According to the World Health Organization (WHO), tobacco use is one of the main risk factors for a number of chronic diseases, including cancer, lung and cardiovascular diseases.


In Oman, daily smoking among Omanis is 14.3 among males and 0.3 among females, according to 2014 WHO report. It is in this context that the GCC countries plan to impose luxury tax on 93 products, including tobacco, automobiles and luxury goods.


Oman has mentioned about the tax on tobacco in its latest budget.


According to Fabio Scacciavillani, chief economist at Oman Investment Fund, “It is a trend that puts the GCC closer to other developed nations. It is difficult to estimate how much, but certainly a higher price will reduce consumption.”


A health expert from a private hospital said: “It is generally the individual determination and strong health advice from doctors that do the trick. But a financial burden may add to the resolutions.”


Taxes on commodities like tobacco and alcohol are likely to be 100 per cent and soft drinks 50 per cent.

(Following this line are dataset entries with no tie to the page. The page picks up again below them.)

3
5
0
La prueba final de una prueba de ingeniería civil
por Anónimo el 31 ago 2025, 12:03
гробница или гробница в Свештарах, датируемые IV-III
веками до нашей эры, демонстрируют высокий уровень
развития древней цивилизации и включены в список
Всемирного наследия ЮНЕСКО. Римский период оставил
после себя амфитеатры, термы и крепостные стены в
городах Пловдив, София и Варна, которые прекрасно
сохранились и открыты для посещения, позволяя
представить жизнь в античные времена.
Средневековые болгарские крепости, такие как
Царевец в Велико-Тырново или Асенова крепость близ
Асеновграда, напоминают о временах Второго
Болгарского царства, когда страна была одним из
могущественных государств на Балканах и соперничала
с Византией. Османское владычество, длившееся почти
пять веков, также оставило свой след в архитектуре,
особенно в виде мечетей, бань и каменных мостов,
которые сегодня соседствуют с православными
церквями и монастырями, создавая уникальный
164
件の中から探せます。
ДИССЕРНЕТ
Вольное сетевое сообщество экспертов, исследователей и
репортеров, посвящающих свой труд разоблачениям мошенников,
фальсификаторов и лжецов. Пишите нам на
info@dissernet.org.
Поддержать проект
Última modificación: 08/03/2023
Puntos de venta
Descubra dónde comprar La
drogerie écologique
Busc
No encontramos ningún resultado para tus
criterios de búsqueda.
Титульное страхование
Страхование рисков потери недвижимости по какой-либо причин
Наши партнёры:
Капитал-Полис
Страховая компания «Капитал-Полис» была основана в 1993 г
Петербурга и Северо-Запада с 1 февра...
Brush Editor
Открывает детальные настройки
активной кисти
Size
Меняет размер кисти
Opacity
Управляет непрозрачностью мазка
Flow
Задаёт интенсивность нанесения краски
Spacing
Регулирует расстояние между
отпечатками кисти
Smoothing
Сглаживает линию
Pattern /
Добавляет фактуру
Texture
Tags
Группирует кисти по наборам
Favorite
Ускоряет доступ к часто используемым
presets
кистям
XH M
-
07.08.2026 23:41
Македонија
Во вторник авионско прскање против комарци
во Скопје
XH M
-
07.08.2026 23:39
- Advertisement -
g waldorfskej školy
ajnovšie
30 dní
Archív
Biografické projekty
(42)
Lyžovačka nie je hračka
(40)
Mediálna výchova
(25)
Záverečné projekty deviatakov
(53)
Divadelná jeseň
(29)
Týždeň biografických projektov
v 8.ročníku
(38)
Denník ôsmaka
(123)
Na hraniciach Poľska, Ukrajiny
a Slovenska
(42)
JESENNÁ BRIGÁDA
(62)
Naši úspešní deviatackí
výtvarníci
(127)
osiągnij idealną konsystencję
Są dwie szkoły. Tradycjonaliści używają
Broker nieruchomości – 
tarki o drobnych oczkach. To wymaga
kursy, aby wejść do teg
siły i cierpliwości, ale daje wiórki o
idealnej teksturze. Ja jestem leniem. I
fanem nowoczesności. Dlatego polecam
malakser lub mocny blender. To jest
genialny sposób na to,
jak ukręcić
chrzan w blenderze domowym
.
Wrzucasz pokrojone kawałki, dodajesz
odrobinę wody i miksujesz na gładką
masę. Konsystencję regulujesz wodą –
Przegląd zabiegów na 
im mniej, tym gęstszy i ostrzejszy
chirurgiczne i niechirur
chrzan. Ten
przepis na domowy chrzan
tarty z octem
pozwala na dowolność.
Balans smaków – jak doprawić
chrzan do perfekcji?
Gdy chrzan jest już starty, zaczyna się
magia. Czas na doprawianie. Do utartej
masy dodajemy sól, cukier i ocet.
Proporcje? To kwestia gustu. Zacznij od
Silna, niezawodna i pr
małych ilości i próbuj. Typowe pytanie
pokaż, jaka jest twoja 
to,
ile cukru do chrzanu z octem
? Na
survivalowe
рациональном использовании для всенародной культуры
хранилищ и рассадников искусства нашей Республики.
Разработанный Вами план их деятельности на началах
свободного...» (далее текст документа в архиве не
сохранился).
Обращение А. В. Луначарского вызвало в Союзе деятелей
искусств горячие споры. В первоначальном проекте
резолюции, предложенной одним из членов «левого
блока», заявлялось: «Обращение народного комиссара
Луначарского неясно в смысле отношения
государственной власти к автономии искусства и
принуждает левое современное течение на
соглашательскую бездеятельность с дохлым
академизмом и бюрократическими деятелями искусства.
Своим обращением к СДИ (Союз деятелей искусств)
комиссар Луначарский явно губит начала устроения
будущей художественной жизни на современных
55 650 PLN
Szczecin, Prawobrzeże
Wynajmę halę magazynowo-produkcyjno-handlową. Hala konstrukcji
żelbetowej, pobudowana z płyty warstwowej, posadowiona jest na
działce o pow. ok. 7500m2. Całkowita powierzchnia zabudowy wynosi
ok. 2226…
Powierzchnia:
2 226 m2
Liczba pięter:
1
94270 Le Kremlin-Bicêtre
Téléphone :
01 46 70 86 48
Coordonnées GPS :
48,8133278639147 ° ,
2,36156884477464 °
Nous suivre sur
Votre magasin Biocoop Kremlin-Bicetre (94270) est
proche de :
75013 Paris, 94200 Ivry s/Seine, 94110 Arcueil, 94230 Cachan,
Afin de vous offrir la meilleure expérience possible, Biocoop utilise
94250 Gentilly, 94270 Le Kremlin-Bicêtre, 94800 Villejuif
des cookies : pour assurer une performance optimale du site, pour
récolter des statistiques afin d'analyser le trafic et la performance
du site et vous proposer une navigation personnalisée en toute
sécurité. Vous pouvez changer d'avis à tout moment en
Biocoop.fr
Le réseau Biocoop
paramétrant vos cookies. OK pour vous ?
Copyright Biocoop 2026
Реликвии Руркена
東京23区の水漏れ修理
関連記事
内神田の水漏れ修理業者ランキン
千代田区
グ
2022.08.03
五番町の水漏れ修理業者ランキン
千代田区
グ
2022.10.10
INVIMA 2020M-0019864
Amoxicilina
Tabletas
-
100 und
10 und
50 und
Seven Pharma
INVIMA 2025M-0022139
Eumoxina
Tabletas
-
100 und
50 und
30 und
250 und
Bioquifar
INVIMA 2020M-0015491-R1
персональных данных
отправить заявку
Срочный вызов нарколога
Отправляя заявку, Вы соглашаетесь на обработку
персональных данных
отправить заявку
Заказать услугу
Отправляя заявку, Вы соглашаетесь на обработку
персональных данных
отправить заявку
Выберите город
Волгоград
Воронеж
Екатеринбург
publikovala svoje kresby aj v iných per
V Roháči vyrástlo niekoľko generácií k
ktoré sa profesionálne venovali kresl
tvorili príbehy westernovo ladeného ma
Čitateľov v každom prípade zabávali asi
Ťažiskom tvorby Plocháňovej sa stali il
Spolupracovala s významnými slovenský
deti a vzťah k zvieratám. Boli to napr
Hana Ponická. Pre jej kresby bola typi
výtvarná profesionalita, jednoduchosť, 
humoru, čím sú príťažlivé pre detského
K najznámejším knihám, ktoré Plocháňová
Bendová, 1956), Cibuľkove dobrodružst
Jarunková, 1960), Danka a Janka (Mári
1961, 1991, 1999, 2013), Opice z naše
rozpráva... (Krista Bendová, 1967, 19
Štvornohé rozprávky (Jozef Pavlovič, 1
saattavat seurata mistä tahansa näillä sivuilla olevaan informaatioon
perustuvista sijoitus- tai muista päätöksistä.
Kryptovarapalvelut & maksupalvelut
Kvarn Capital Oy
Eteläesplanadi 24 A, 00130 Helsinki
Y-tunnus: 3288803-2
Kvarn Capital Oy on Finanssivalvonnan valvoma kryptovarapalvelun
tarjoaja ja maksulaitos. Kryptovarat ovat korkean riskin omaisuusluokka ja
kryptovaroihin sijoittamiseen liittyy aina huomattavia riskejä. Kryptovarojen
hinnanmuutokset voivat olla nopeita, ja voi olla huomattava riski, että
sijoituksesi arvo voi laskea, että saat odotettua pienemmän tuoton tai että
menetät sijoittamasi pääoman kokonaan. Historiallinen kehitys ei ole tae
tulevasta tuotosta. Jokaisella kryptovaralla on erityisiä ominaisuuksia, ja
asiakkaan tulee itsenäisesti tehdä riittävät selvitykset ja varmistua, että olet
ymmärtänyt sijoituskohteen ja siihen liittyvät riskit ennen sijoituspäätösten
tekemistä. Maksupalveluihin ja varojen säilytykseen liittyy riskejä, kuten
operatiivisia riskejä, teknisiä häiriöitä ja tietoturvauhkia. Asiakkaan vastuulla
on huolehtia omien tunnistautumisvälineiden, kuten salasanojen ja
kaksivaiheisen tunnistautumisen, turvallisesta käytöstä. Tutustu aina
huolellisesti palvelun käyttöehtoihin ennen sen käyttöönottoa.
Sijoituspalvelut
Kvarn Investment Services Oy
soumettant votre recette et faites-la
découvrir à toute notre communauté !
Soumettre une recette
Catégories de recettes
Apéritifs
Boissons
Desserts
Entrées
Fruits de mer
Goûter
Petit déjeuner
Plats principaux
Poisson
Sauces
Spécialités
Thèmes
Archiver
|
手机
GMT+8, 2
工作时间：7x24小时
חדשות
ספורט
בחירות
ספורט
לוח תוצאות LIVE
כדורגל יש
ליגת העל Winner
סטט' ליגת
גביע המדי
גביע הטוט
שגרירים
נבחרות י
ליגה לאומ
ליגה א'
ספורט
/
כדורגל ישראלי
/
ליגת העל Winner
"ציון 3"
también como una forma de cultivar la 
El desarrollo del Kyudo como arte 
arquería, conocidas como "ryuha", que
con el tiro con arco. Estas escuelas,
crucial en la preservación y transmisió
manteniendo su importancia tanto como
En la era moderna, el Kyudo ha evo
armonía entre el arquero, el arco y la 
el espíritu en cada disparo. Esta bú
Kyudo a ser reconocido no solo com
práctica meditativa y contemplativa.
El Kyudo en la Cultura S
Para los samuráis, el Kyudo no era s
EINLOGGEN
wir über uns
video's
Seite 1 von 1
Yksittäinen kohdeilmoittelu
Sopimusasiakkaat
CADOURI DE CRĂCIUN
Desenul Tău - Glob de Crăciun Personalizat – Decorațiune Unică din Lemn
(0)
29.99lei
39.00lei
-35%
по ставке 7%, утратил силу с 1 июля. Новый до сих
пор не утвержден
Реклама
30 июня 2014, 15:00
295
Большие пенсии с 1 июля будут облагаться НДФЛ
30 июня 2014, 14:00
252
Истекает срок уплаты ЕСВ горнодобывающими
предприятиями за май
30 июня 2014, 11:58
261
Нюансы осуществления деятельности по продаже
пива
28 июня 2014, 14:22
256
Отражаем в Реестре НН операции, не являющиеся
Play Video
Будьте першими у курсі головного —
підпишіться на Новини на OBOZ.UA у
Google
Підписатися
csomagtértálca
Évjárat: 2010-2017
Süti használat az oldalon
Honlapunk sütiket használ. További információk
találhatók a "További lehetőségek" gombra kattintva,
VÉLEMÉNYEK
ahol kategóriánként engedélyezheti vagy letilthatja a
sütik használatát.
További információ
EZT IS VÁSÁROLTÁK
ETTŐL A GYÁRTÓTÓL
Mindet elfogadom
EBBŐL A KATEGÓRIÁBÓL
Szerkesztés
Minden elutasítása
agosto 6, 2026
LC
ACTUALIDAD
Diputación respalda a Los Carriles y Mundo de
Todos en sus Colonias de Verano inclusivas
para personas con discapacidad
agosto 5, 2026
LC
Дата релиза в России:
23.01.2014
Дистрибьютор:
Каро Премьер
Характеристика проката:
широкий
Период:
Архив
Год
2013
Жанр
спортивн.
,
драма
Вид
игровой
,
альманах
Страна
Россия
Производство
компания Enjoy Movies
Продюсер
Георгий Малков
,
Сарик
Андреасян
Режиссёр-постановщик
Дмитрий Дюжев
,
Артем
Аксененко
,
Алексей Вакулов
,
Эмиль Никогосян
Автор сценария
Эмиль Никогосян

According to a report by Saudi Press Agency quoting the Ministry of Finance in Riyadh, selective tax will be “in accordance with the resolutions of the Supreme Council for leaders of GCC in the 36th session held in December 2015 and 37th session held in December 2016.


Taxes were originally proposed by the GCC in December 2015, but approved only at the end of last year.”


Saudi Arabia’s Ministry of Finance has not yet implemented the tax on soft drinks, energy drinks and tobacco. The ministry said it had not yet applied the tax and will not do so until the procedures have been ratified. The earliest date for the implementation is expected to be April 2017.


GCC finance ministers are expected to meet, calling for the need to rehabilitate the people of the Gulf.


Qatar has already announced plans to levy excise duty on tobacco and sugary drinks from this year in line with a GCC agreement, which is expected to yield additional revenue as per the International Monetary Fund (IMF).


Other Gulf states have not officially announced when they will introduce the taxes.